Checkmk
to checkmk.com

1. Introduction

Metrics are the measurable and computable values relating to hosts and services and these are stored internally by Checkmk in the so-called Round-Robin Databases (RRDs). These metrics are processed by the built-in graphing system and visualized in the Checkmk web interface in many places, for example as Perf-o-meters in the list of services or as graphs that you can display from the service list using the Icon to display graphs. graph icon. The interface for visualizing the metrics is based on HTML5 and is identical in the Enterprise Editions and the Raw Edition. See the Graphing article for full details on this subject.

CEE In parallel to the graphing built into Checkmk, you can additionally connect to external metrics databases and send the metrics to InfluxDB or Graphite. Since the forwarding is done by the Checkmk Micro Core (CMC), this feature is only available in the CEE Checkmk Enterprise Editions.

In this article you will learn how to set up the forwarding of metrics to InfluxDB and Graphite in Checkmk.

2. Sending metrics to InfluxDB

InfluxDB logo.

InfluxDB is an open-source database management system (DBMS) for time series — and is currently the most popular solution in this segment. Starting with its V2.0, InfluxDB provides a new unified API — the InfluxDB v2 API — that can be used to write metrics data to the database, among other functions. Checkmk uses the InfluxDB v2 API and provides you with the ability to not only send the metrics from Checkmk to InfluxDB, but also store them appropriately in InfluxDB’s existing structure. By using the API, on the one hand the configuration for sending the metrics data is simplified and on the other hand Checkmk is prepared for future extensions.

Important: The configuration described in this chapter only applies to the connection of an InfluxDB V2.0 (or later), as the InfluxDB v2 API is only available from this version onwards. If you are using an InfluxDB <= V1.8, then set it up as described in the chapter on Graphite connection instead, since InfluxDB supports the carbon protocol in Graphite up to V1.8.

2.1. Gathering information

Before you get started with the setup in Checkmk, you should get the following information for the InfluxDB target system you want to connect to Checkmk:

ParameterDescription

Host name

Name (or IP address) of the InfluxDB server. Entering the DNS name is especially important if the connection is encrypted over HTTPS, since certificates are almost never issued for IP addresses.

Port number

Number of the TCP port through which the InfluxDB server can be reached.
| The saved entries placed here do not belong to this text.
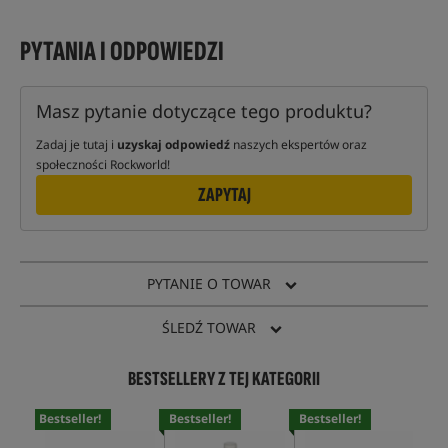
PYTANIA I ODPOWIEDZI
Masz pytanie dotyczące tego produktu?
Zadaj je tutaj i
uzyskaj odpowiedź
naszych ekspertów oraz
społeczności Rockworld!
ZAPYTAJ
PYTANIE O TOWAR
ŚLEDŹ TOWAR
BESTSELLERY Z TEJ KATEGORII
Bestseller!
Bestseller!
Bestseller!
Bes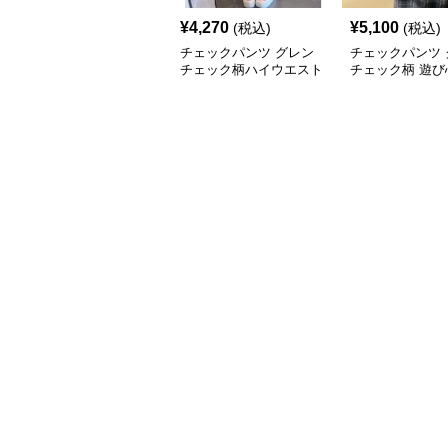
¥
4,270
¥
5,100
(税込)
(税込)
チェックパンツ グレン
チェックパンツ 
チェック柄ハイウエスト
チェック柄 遊び
ワイド
入りゆったりパ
The default port is 8086. When starting with influxd another port can be specified with the --http-bind-address option.

Protocol

HTTP for unencrypted connections or HTTPS to secure the connection.

Organization

In InfluxDB the Organization is the workspace for multiple users. The initial organization is requested during InfluxDB setup. Additional organizations can be created manually via the InfluxDB GUI.

Buckets

InfluxDB stores time series data in containers, called buckets. In particular, a retention period is defined for each bucket. InfluxDB automatically deletes all data points older than this period.
A bucket always belongs to an organization. The initial container is defined together with the organization during InfluxDB setup. Additional containers can be created manually.

Token

Communication between Checkmk and InfluxDB is done via the InfluxDB v2 API. InfluxDB uses API tokens to authorize requests via API. An API token belongs to a specific user and identifies InfluxDB permissions within the user’s organization. Tokens are created through the InfluxDB GUI, either with full read and write access to all resources within an organization (All Access Token) or with selected access rights to specific containers within an organization (Read/Write Token). A token can be copied to the clipboard, making it easier to paste later during Checkmk configuration. The token used to connect to the Checkmk server should of course have read and write permissions for the container being configured in Checkmk.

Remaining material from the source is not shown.